Ottawa Citizen

Jury hears final arguments in 2016 killing of Carleton student

- GARY DIMMOCK gdimmock@postmedia.com

Abdullah Al-Tutunji escaped the chaos of Iraq as a boy only to be knifed to death years later in a savage, racially-motivated attack by a drunken stranger outside the McDonald’s on Meadowland­s Drive.

The 20-year-old Carleton University student was stabbed at least 11 times — with wounds to his heart, chest, torso and back — in what even his killer’s defence lawyer called a horrible, senseless tragedy in closing arguments at the second-degree murder trial of Jorden Larocque-Laplante on Wednesday.

Mark Ertel urged the jury to find Larocque-Laplante guilty of manslaught­er because he had been too drunk to know his actions would lead to Al-Tutunji’s death, let alone to form an intent to kill.

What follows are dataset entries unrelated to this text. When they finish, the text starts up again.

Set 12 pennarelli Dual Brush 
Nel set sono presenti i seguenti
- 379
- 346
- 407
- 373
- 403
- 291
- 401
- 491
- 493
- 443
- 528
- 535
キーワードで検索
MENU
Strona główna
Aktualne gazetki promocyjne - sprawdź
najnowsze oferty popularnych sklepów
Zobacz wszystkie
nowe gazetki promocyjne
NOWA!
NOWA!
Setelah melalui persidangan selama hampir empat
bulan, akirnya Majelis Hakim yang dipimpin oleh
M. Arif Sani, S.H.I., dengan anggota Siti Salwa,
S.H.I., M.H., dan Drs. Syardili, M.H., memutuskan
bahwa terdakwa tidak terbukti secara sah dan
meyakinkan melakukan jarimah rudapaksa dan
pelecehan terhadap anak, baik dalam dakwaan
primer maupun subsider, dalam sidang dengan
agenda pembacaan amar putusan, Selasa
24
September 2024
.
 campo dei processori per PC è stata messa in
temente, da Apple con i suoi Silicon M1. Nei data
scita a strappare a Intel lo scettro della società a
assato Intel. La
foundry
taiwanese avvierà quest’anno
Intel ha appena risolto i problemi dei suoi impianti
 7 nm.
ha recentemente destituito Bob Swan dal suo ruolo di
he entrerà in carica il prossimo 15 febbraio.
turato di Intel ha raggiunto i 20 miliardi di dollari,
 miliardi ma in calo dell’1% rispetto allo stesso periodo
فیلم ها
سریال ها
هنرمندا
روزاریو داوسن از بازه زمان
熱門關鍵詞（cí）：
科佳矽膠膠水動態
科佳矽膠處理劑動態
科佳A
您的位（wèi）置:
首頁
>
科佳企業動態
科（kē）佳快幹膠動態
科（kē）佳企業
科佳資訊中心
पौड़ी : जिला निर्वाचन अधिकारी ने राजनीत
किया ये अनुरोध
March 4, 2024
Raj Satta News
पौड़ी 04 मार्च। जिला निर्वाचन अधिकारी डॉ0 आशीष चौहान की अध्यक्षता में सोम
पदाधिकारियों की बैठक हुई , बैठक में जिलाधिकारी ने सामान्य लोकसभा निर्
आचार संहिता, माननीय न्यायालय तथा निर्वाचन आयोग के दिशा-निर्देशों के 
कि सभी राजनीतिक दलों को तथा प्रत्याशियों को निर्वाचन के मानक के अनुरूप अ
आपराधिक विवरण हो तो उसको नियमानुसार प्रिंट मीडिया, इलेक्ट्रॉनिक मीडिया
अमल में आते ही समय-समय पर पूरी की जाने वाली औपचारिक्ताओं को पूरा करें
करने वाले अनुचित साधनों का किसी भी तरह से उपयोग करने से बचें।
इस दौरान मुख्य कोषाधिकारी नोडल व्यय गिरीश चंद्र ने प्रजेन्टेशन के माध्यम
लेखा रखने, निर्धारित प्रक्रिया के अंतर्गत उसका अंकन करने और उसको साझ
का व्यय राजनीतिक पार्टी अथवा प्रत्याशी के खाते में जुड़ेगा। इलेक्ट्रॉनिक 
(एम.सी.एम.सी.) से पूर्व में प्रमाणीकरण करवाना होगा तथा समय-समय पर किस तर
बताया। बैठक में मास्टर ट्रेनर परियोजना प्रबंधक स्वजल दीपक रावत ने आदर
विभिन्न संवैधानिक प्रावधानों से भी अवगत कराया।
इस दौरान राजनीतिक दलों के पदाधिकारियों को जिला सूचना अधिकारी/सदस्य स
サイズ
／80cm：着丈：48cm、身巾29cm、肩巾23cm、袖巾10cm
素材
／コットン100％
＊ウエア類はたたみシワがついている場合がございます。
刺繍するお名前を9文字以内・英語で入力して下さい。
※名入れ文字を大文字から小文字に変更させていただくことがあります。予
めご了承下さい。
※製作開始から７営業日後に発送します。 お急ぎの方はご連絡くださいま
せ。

Ertel asked the jury to put aside any sympathy for the slain student and consider only the facts when they deliberate­d his client’s fate. Ertel guided the jury through evidence in favour of the defence and noted Larocque-Laplante was so drunk that he left the bloody knife in his mother’s car minutes after the December 2016 killing.

“Any sober guy would know that’s the last thing you do,” Ertel told the jury.

“This is not a sane and sober person,” said Ertel.

Even if the jury decides his client was sober enough when he killed, Ertel said they should still find him guilty of manslaught­er because he lost control after being kicked in the face while he was down on the ground outside the restaurant. In this situation, the jury would have to believe Larocque-Laplante killed in self-defence after being provoked in what started out as a fist fight.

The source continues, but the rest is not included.